### [Task]
The answer should contain only the lines from the beginning of the entries through the line that holds "wolno odpowiada. Nie", given again exactly, with no pictures.

### [Records provided]
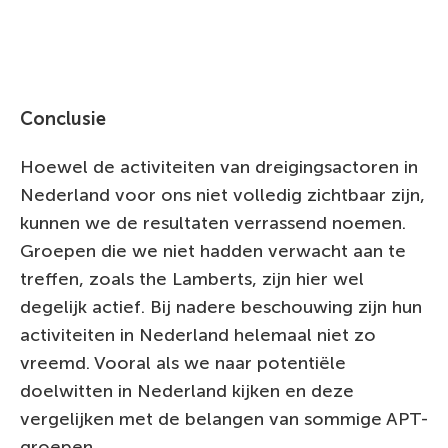
Conclusie
Hoewel de activiteiten van dreigingsactoren in
Nederland voor ons niet volledig zichtbaar zijn,
kunnen we de resultaten verrassend noemen.
Groepen die we niet hadden verwacht aan te
treffen, zoals the Lamberts, zijn hier wel
degelijk actief. Bij nadere beschouwing zijn hun
activiteiten in Nederland helemaal niet zo
vreemd. Vooral als we naar potentiële
doelwitten in Nederland kijken en deze
vergelijken met de belangen van sommige APT-
groepen.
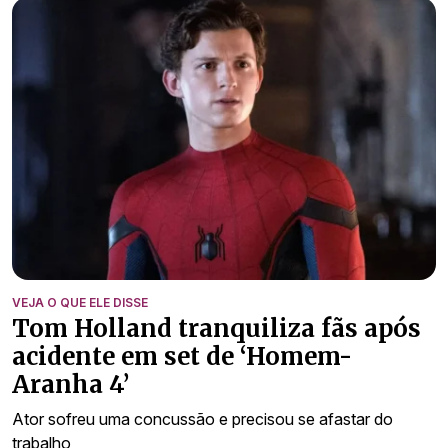
VEJA O QUE ELE DISSE
Tom Holland tranquiliza fãs após
acidente em set de ‘Homem-
Aranha 4’
Ator sofreu uma concussão e precisou se afastar do
trabalho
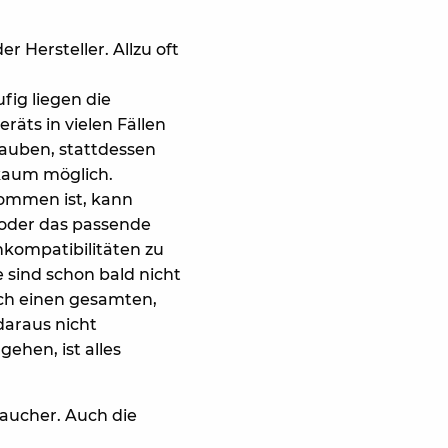
 Hersteller. Allzu oft
ig liegen die
räts in vielen Fällen
rauben, stattdessen
 kaum möglich.
kommen ist, kann
r oder das passende
nkompatibilitäten zu
 sind schon bald nicht
ich einen gesamten,
daraus nicht
ehen, ist alles
raucher. Auch die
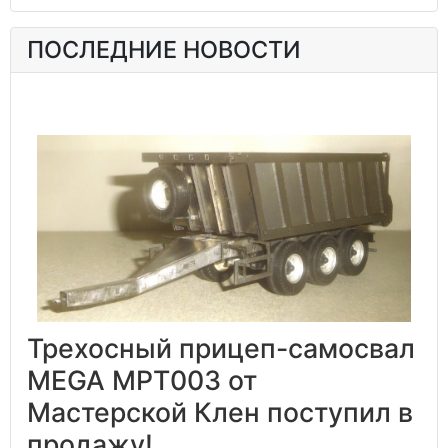
ПОСЛЕДНИЕ НОВОСТИ
Трехосный прицеп-самосвал
MEGA MPT003 от
Мастерской Клен поступил в
продажу!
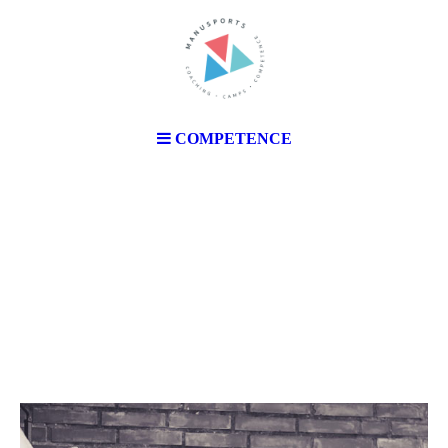
COMPETENCE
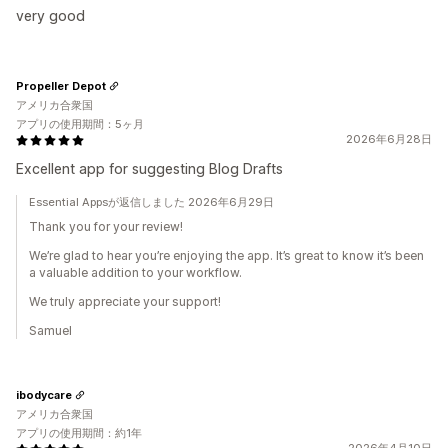
very good
Propeller Depot
アメリカ合衆国
アプリの使用期間：5ヶ月
2026年6月28日
Excellent app for suggesting Blog Drafts
Essential Appsが返信しました 2026年6月29日
Thank you for your review!
We’re glad to hear you’re enjoying the app. It’s great to know it’s been
a valuable addition to your workflow.
We truly appreciate your support!
Samuel
ibodycare
アメリカ合衆国
アプリの使用期間：約1年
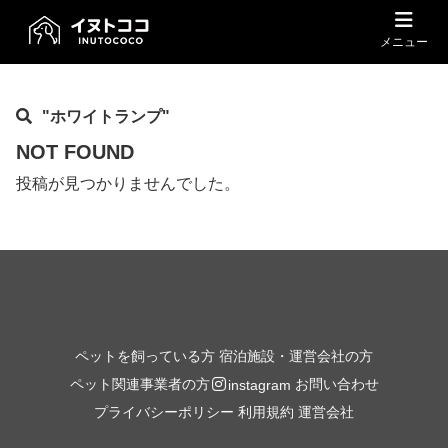
メニュー
"ホワイトランプ"
NOT FOUND
投稿が見つかりませんでした。
ペットを飼っている方
宿泊施設・運営会社の方
ペット関連事業者の方
お問い合わせ
instagram
プライバシーポリシー
利用規約
運営会社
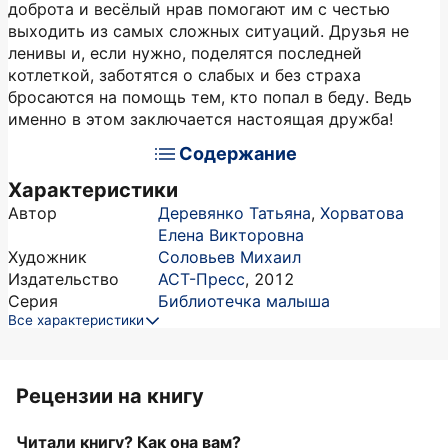
доброта и весёлый нрав помогают им с честью
выходить из самых сложных ситуаций. Друзья не
ленивы и, если нужно, поделятся последней
котлеткой, заботятся о слабых и без страха
бросаются на помощь тем, кто попал в беду. Ведь
именно в этом заключается настоящая дружба!
Содержание
Характеристики
Автор
Деревянко Татьяна
,
Хорватова
Елена Викторовна
Художник
Соловьев Михаил
Издательство
АСТ-Пресс
,
2012
Серия
Библиотечка малыша
Все характеристики
Рецензии на книгу
Читали книгу? Как она вам?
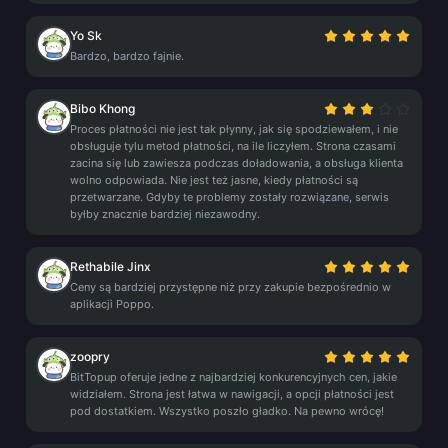
Yo Sk
Bardzo, bardzo fajnie.
Bibo Khong
Proces płatności nie jest tak płynny, jak się spodziewałem, i nie
obsługuje tylu metod płatności, na ile liczyłem. Strona czasami
zacina się lub zawiesza podczas doładowania, a obsługa klienta
wolno odpowiada. Nie jest też jasne, kiedy płatności są
przetwarzane. Gdyby te problemy zostały rozwiązane, serwis
byłby znacznie bardziej niezawodny.
Rethabile Jinx
Ceny są bardziej przystępne niż przy zakupie bezpośrednio w
aplikacji Poppo.
zoopry
BitTopup oferuje jedne z najbardziej konkurencyjnych cen, jakie
widziałem. Strona jest łatwa w nawigacji, a opcji płatności jest
pod dostatkiem. Wszystko poszło gładko. Na pewno wrócę!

### [Expected output]
Conclusie
Hoewel de activiteiten van dreigingsactoren in
Nederland voor ons niet volledig zichtbaar zijn,
kunnen we de resultaten verrassend noemen.
Groepen die we niet hadden verwacht aan te
treffen, zoals the Lamberts, zijn hier wel
degelijk actief. Bij nadere beschouwing zijn hun
activiteiten in Nederland helemaal niet zo
vreemd. Vooral als we naar potentiële
doelwitten in Nederland kijken en deze
vergelijken met de belangen van sommige APT-
groepen.
VEJA O QUE ELE DISSE
Tom Holland tranquiliza fãs após
acidente em set de ‘Homem-
Aranha 4’
Ator sofreu uma concussão e precisou se afastar do
trabalho
 Hersteller. Allzu oft
ig liegen die
räts in vielen Fällen
rauben, stattdessen
 kaum möglich.
kommen ist, kann
r oder das passende
nkompatibilitäten zu
 sind schon bald nicht
ich einen gesamten,
daraus nicht
ehen, ist alles
raucher. Auch die
ПОСЛЕДНИЕ НОВОСТИ
Трехосный прицеп-самосвал
MEGA MPT003 от
Мастерской Клен поступил в
продажу!
COMPETENCE
very good
Propeller Depot
アメリカ合衆国
アプリの使用期間：5ヶ月
2026年6月28日
Excellent app for suggesting Blog Drafts
Essential Appsが返信しました 2026年6月29日
Thank you for your review!
We’re glad to hear you’re enjoying the app. It’s great to know it’s been
a valuable addition to your workflow.
We truly appreciate your support!
Samuel
ibodycare
アメリカ合衆国
アプリの使用期間：約1年
メニュー
"ホワイトランプ"
NOT FOUND
投稿が見つかりませんでした。
ペットを飼っている方
宿泊施設・運営会社の方
ペット関連事業者の方
お問い合わせ
instagram
プライバシーポリシー
利用規約
運営会社
доброта и весёлый нрав помогают им с честью
выходить из самых сложных ситуаций. Друзья не
ленивы и, если нужно, поделятся последней
котлеткой, заботятся о слабых и без страха
бросаются на помощь тем, кто попал в беду. Ведь
именно в этом заключается настоящая дружба!
Содержание
Характеристики
Автор
Деревянко Татьяна
,
Хорватова
Елена Викторовна
Художник
Соловьев Михаил
Издательство
АСТ-Пресс
,
2012
Серия
Библиотечка малыша
Все характеристики
Рецензии на книгу
Читали книгу? Как она вам?
Yo Sk
Bardzo, bardzo fajnie.
Bibo Khong
Proces płatności nie jest tak płynny, jak się spodziewałem, i nie
obsługuje tylu metod płatności, na ile liczyłem. Strona czasami
zacina się lub zawiesza podczas doładowania, a obsługa klienta
wolno odpowiada. Nie jest też jasne, kiedy płatności są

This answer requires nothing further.